Ravioli also contains soybean oil, which research has shown that overconsumption can lead to obesity and diabetes.
Research has also shown a correlation between soybean oils and neurological conditions like anxiety, depression, autism, and Alzheimer’s disease.
Tip: Research has linked soybean oil to metabolic and neurological changes in mice.
Lasagna is popular comfort food, but it contains many dairies, fatty meat, and nutrient plain white noodles.
Lasagna has a high-density level of calories and almost a whole day of sodium and saturated fat in one serving of pasta.
White pasta isn’t necessarily unhealthy in moderation.
Still, the problem is that white pasta is a refined pasta that is made by stripping the nutrients away from whole wheat pasta while adding unhealthy additives.
White pasta is higher in calories and lowers in fiber content. This combination means that you need to eat white pasta to feel full.

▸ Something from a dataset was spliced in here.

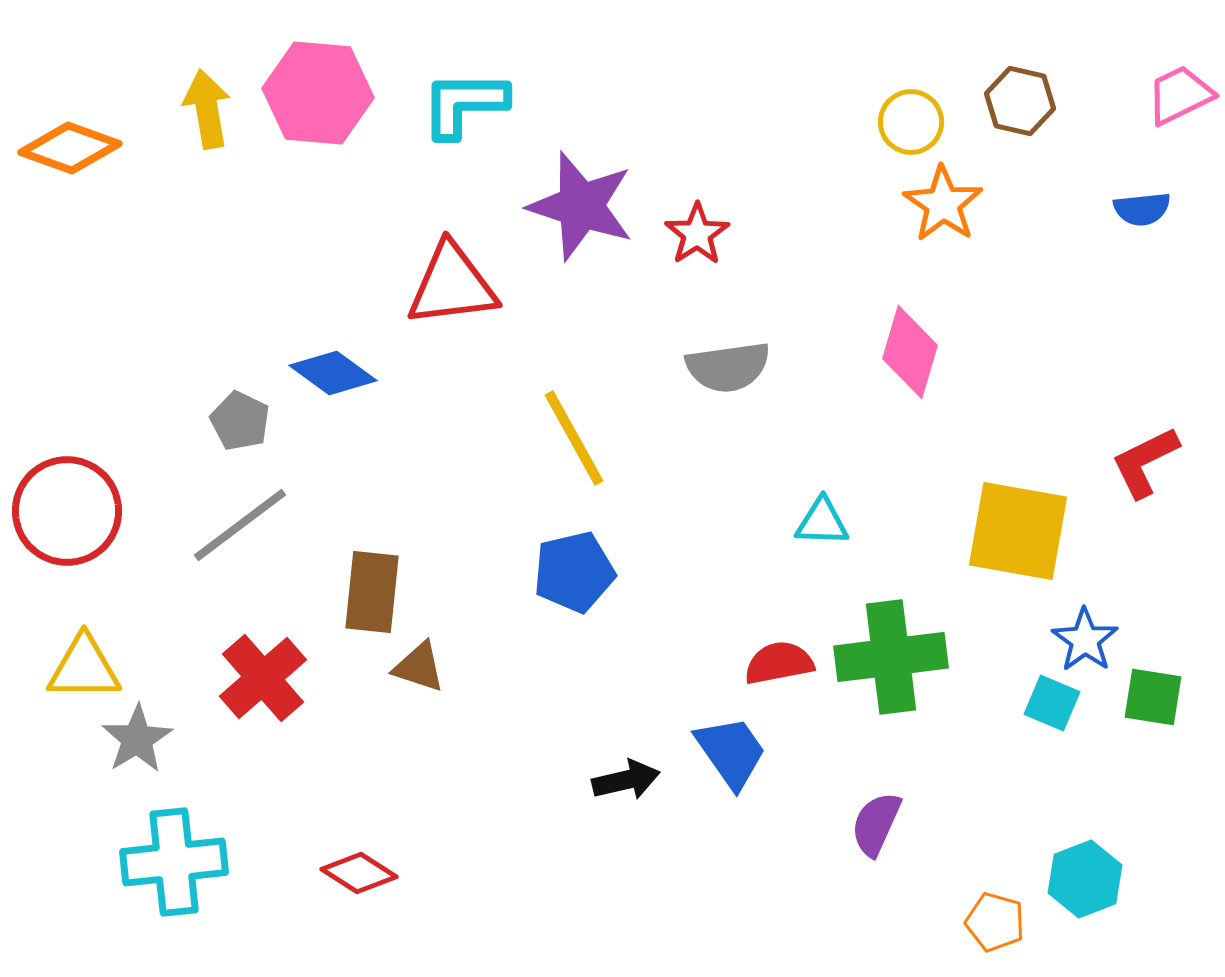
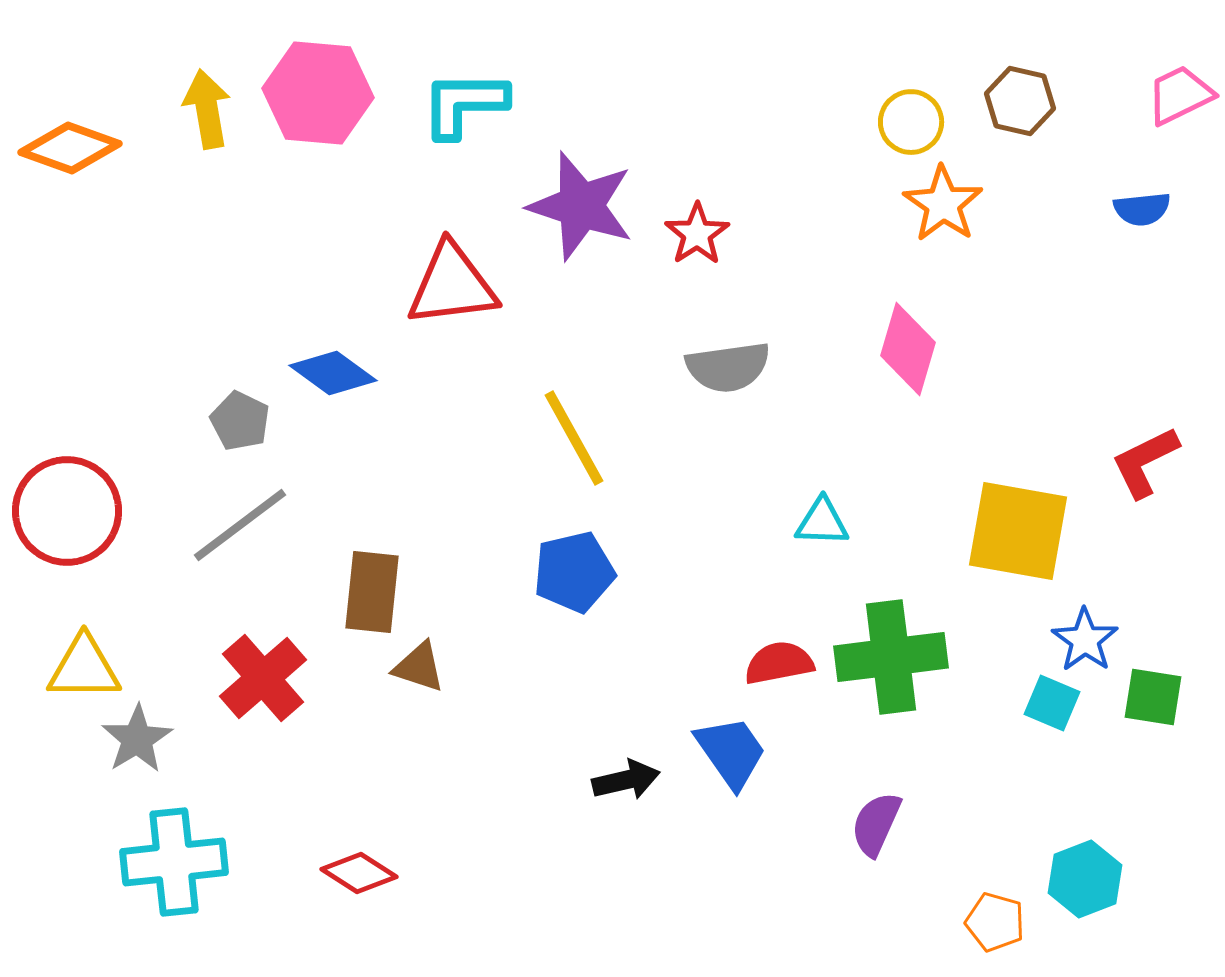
pink diamond: moved 2 px left, 3 px up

You can easily exceed a calorie diet goal since you are consuming more calories anyway because white pasta has a higher caloric density.
The compounding effect of eating more with more calories means it is easy to gain weight eating white pasta.
You are also missing out on the extra nutrients that you could be eating from other pasta.
So, while white pasta isn’t too unhealthy on its own, you are missing out on nutrients by choosing it over other pasta.
Overall, white pasta is not bad for your health, but it is not good either.
While not technically made from alfredo, alfredo pasta is so ubiquitous a dish that it is commonly thought of as a pasta category.
Alfredo pasta is made by taking regular pasta and adding alfredo sauce. Alfredo sauce is chock full of butter, heavy cream, and cheese.
The result of these ingredients being added to your pasta is that you add high levels of sodium, fat, and calories to your meal.
Some people call alfredo pasta the “fast food” of the Mediterranean diet because of how many unhealthy types of fats and the deceptive amount of calories that it has.
It is easy to eat a lot of alfredo pasta because it is high in calories and low in fiber.
Like fast food, eating alfredo pasta regularly can contribute to significant weight gain over time.
So, can you eat pasta on the Mediterranean diet?
Yes, you can! Many participants of Mediterranean diets have invented and used many pasta dishes over the years.
There are many health benefits to consuming a healthy amount of pasta as a part of your diet, but you have to make sure you consume the beneficial types of pasta in moderate portions.
Whatever dishes you choose to try, you will see why Mediterranean diets have remained a popular staple for people worldwide for many generations.